Inside the depths of the Frank Gehry-designed Stata Center on MIT’s campus, artist and architecture student Karyn Nakamura has MacGyvered an abandoned pub into an immersive space to host her performance Break My Body, Liberate My Soul. Composed of E-waste collected from around MIT’s dumpsters and forgotten storage closets, the installation is what the artist calls a “delicate system” of screens, cables, glass tanks, monitors, exposed wires, and, much to my horror, a lot of water. When activated, the system serves as a lens into the inner workings of Nakamura’s anthropomorphized machine.
Nakamura’s performance has no affiliation to any of MIT’s museums or art spaces (including the List Visual Arts Center where I happen to work), and instead follows a longstanding tradition of “hacking” across the campus.

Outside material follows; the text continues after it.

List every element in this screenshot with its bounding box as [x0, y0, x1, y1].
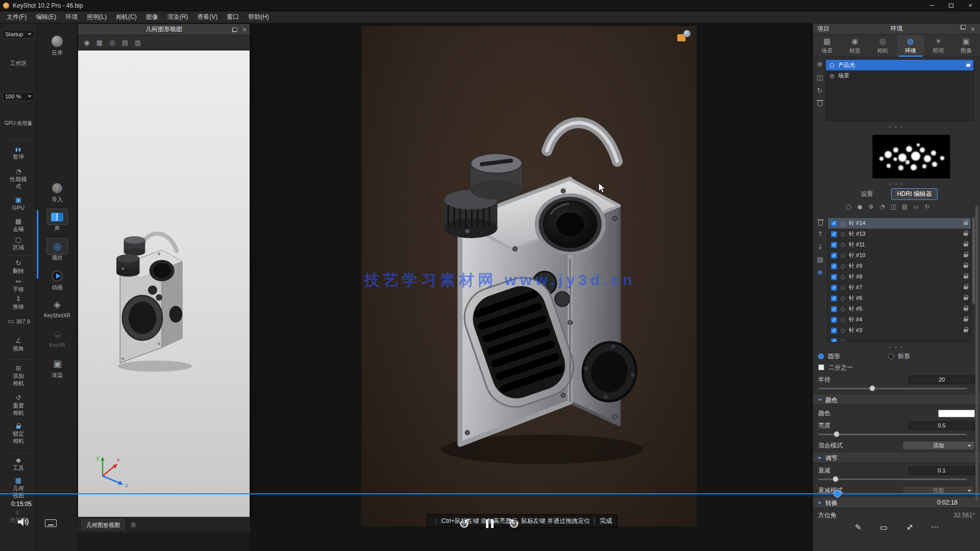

I came across an invitation to Nakamura’s performance through the artist’s Instagram (@frog_spit_simulation), where interested parties were instructed to claim their spot for one of the performances by simply placing an “X” in an open-access Google Sheet on the date of their choosing—an honor system, really. The performances can accommodate no more than a dozen people at a time, which is fitting for an event that turned out to be intimate and vulnerable, but intensely humorous. Inside the space, TVs were flickering, glass tanks gurgled while dangling from the ceiling, and a seemingly endless web of cables encircled old beer kegs. When it was time to begin, Nakamura quickly addressed the crowd and handed out bits of chopped wires before returning to the site of the former bar counter and using an old soda gun to fill up glasses of water. Moving around the space, the artist connected wires, turned dials, and pressed buttons that appeared to awaken the system. The machine—and the pub—were coming alive.
Nakamura’s performance was poetic and witty. In synchronized patterns, screens displayed videos of palm trees getting blown around in the wind with cuts to babbling streams set to a high-energy soundtrack. One frenetic section showed people eating, tinkering, and talking around MIT’s campus—footage presumably taken unbeknownst to the subjects. At one point, the woman seated beside me muttered “Oh god, that’s me” while the rest of the room giggled. In these cacophonic moments, it felt like the machine was searching for something, but I’m not sure it ever found its answer.